The push dates back two years ago when then-Prime Minister Bob Hawke called on Australians to become the "clever country" in contrast to its past reliance on the export of its natural resources. Today, there is some evidence the country is beginning to heed that call.
Young Australians are staying in high school longer. Seventy percent graduate, compared to 30 percent a few years ago. Five years ago, there were 80,000 university graduates; now there are 120,000. One million people are enrolled in vocational and technical schools, up from 780,000 a decade ago. And employers are emphasizing retraining and new-skills training.
At the same time, Australian business is exporting proportionally more manufactured goods and fewer commodities. Computer, steel, and automobile exports are becoming as important as wheat and wool.
This shift is critical to the country's morale. "Our economic history up until the 1980s was very much a derivative history - not much of it was shaped by our own imagination or zeal," said John Dawkins, now treasurer, in a 1990 speech. "We simply responded to what the world wanted from us and mostly the world wanted our food, our fibers, our fuel, and our raw materials."
In 1964 Donald Horne, now chancellor at the University of Canberra, coined a phrase, calling Australia "the lucky country," reflecting the nation's vast natural resources. In an interview Mr. Horne says, "There are enormous changes since I wrote the book."
Australia, for example, is no longer a white country. "We're now a lot more tolerant," Horne says. Immigration has been liberalized to allow in hundreds of thousands of Asians. And as in America, young Asian immigrants have gained a reputation for success in school and have given Anglo-Australians a competitive spur.
National leaders admit they need to find ways to improve the quality of education for the aboriginal people. The number of aborigines graduating from high school is well below the national average. Additional money has been budgeted for aboriginal communities.
Despite the changes, the country's leaders admit there is much left to do.

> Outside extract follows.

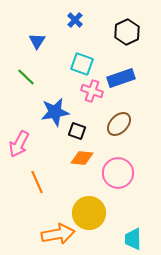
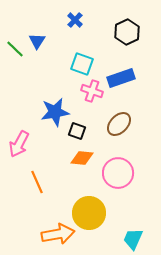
green line: moved 11 px left, 28 px up
cyan trapezoid: rotated 25 degrees clockwise
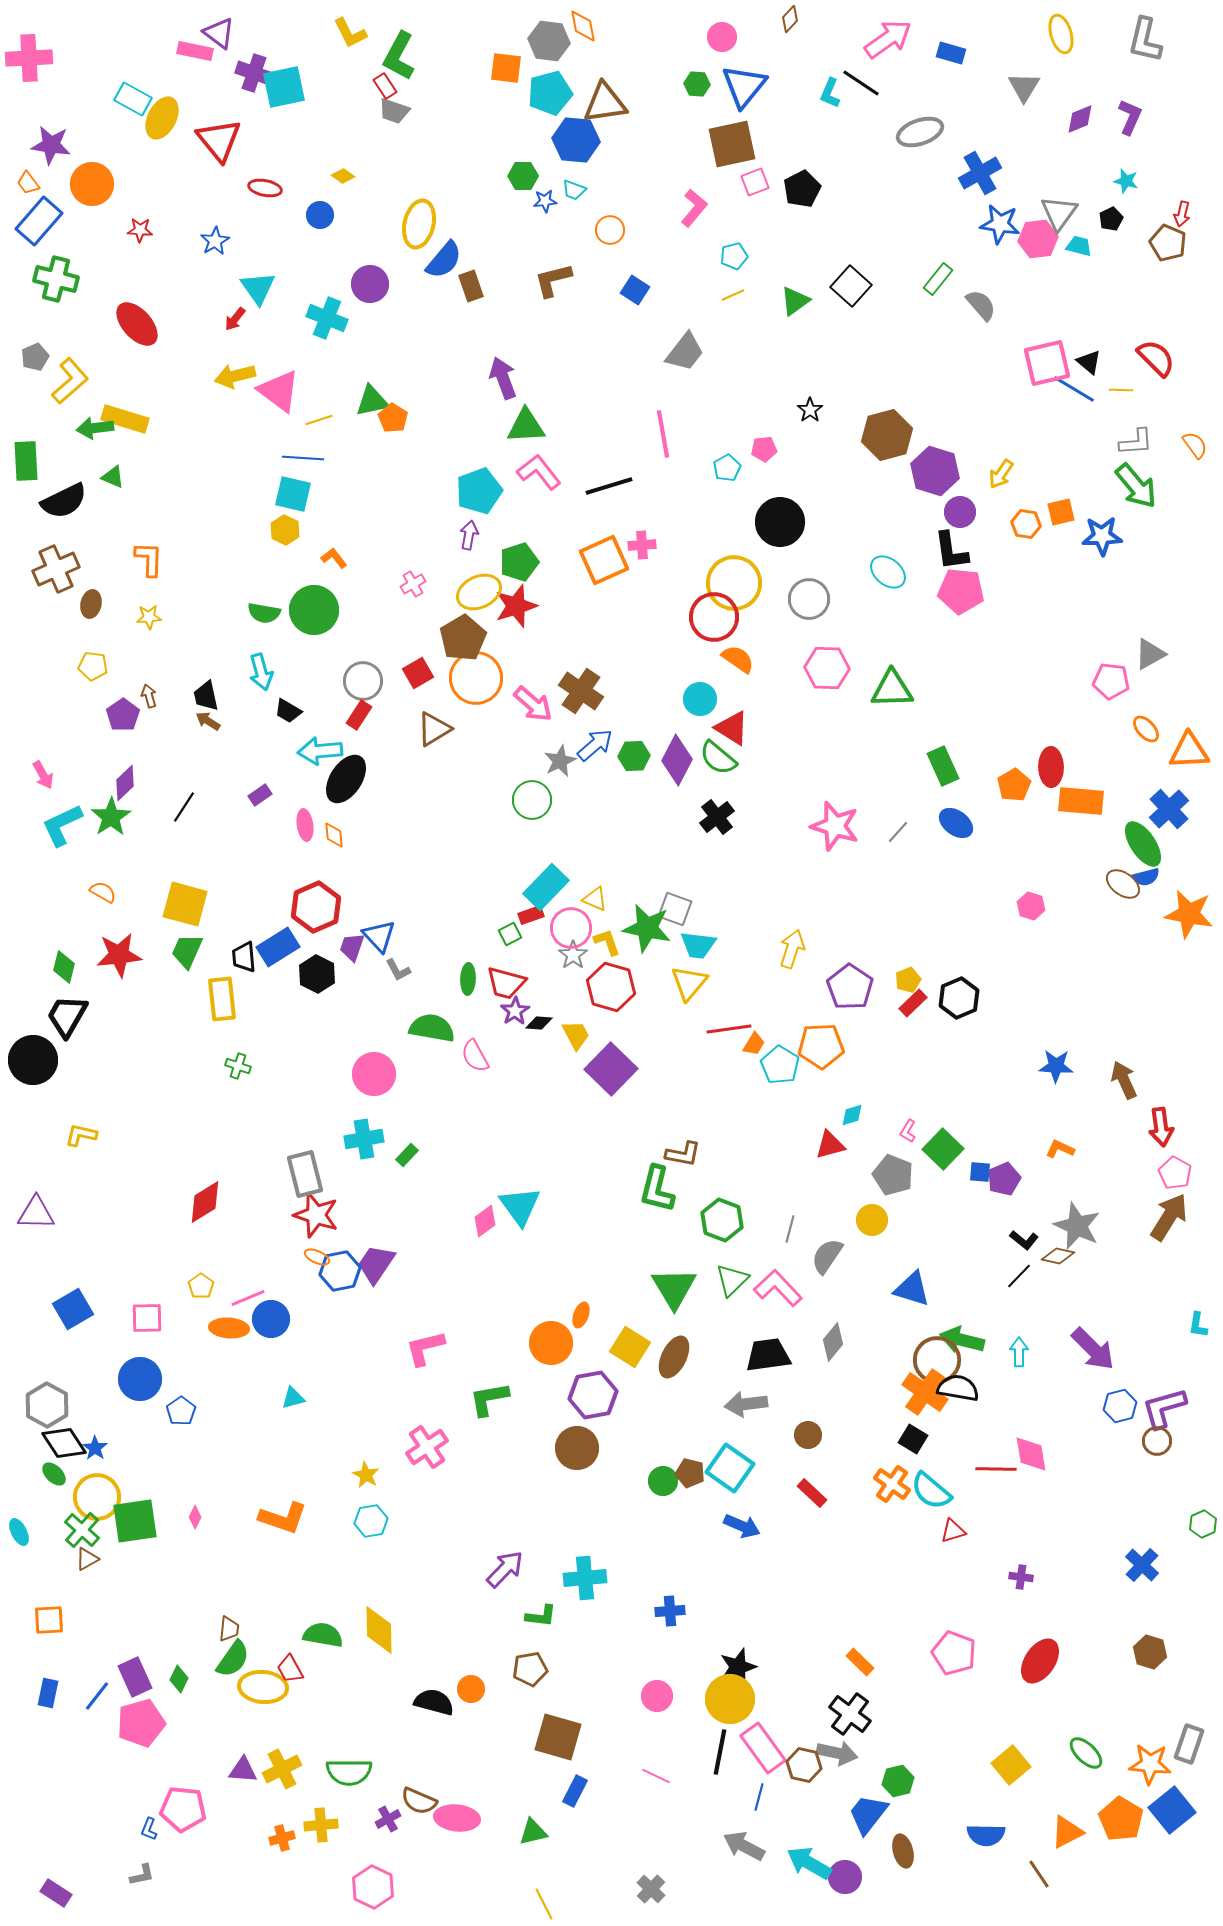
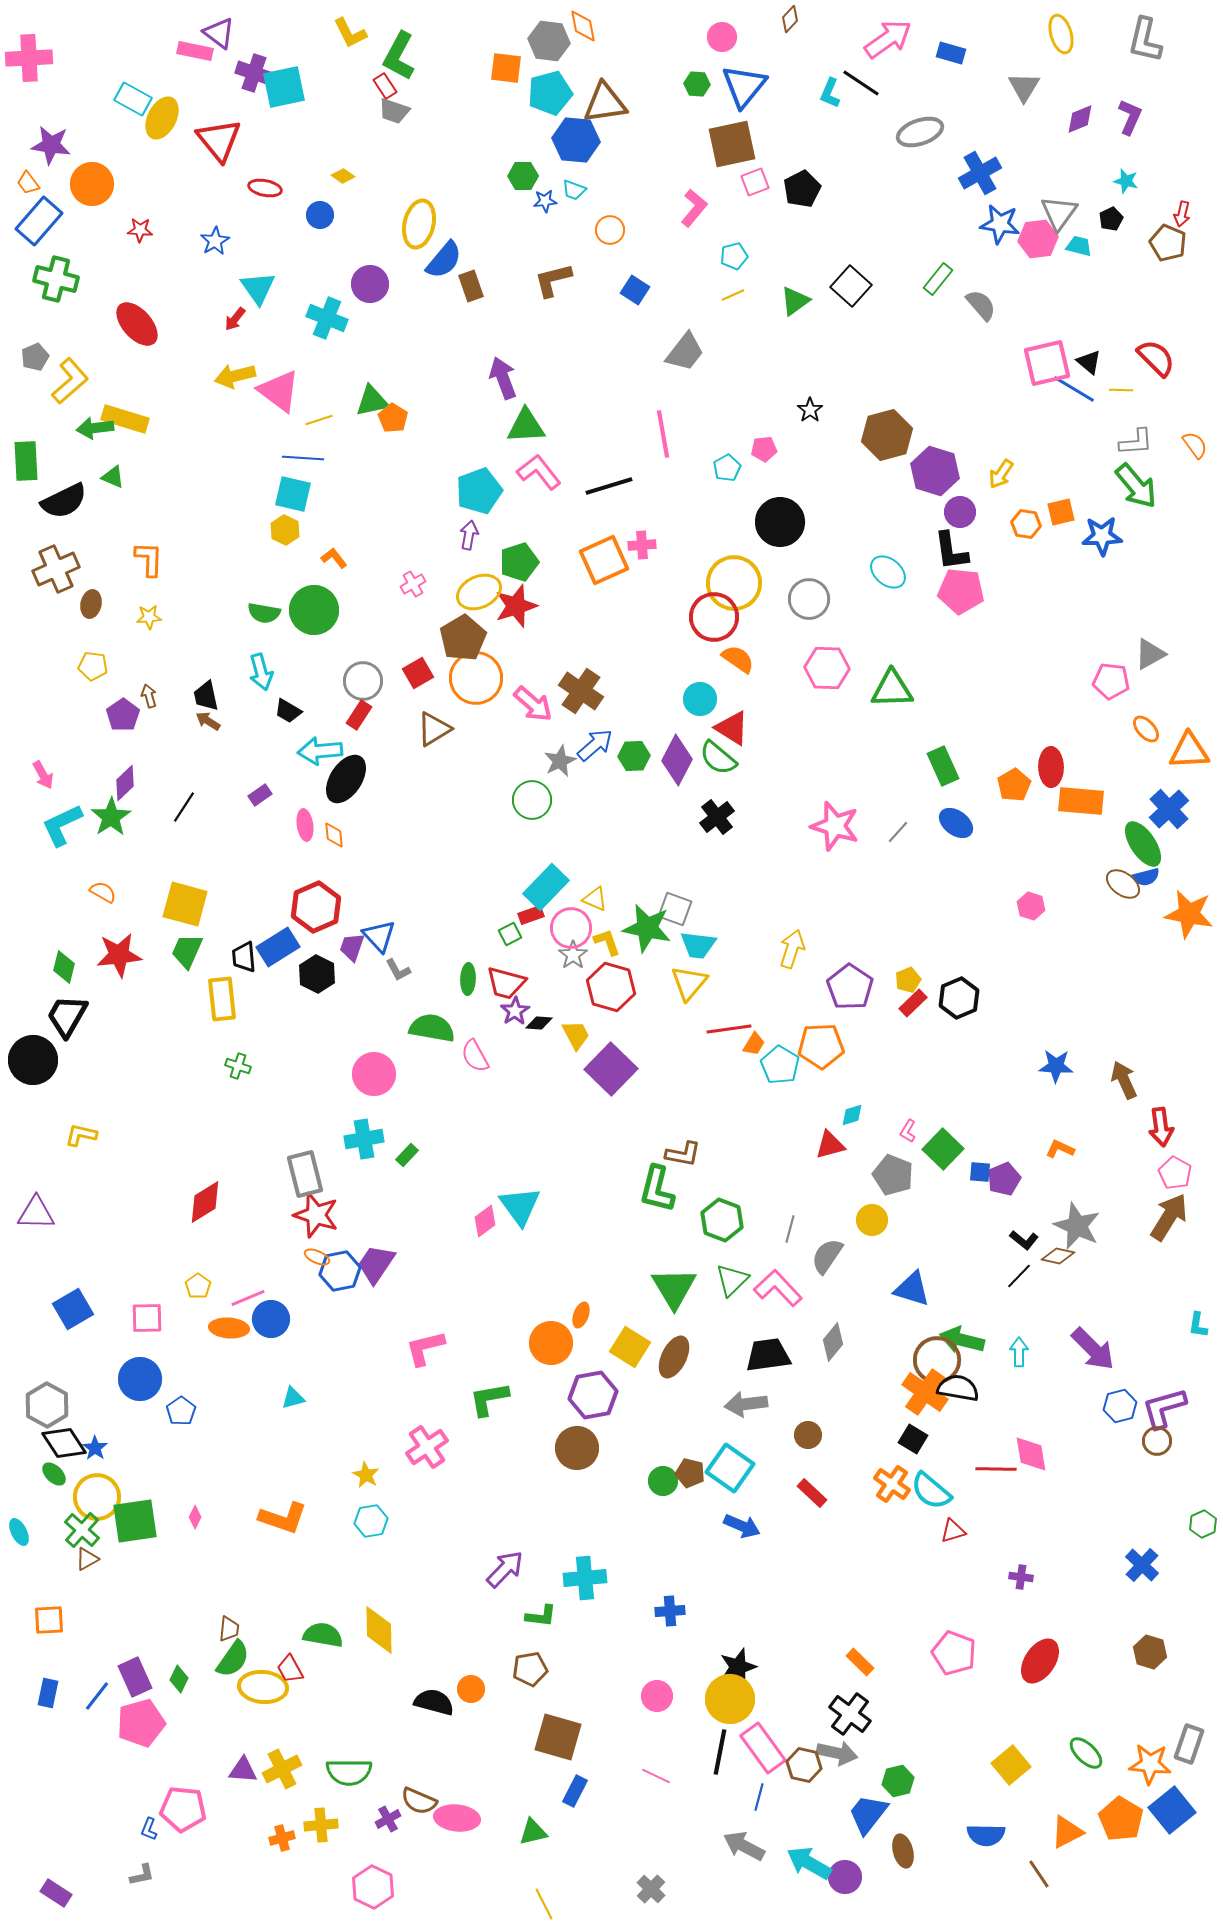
yellow pentagon at (201, 1286): moved 3 px left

Education Minister Kim Beazley says the next education goal is to get 90 percent of the population to complete the last year of high school. If this happens, the universities will have to be expanded.
"Currently two times as many contemplate a career path through a university than can actually be sustained," Mr. Beazley told the Monitor in a New York interview.
"It might mean a radical redesigning of the universities," adds Mr. Anderson. Universities now are geared for the intellectual elite. Anderson says it might mean that more students are pushed into vocational or technical education.
Beazley agrees: "I think we need to make vocational education more attractive and worthwhile." Over the next three years, the government plans to add an extra 130,000 places for technical and further education.
Changes will have to continue in the workplace as well. "What's missing in Australia ... is the stream of constant innovation - including science and technology" interacting with industry, says John Stocker, chief executive officer of the Commonwealth Science and Industrial Research Organization.
Mr. Dawkins says the country also needs to admire intellectual endeavor as much as sporting prowess. To truly become the clever country, he says, "The super heroes of the 1990s must be found in laboratories and the experimental stations as much as on the football field or in the swimming pool."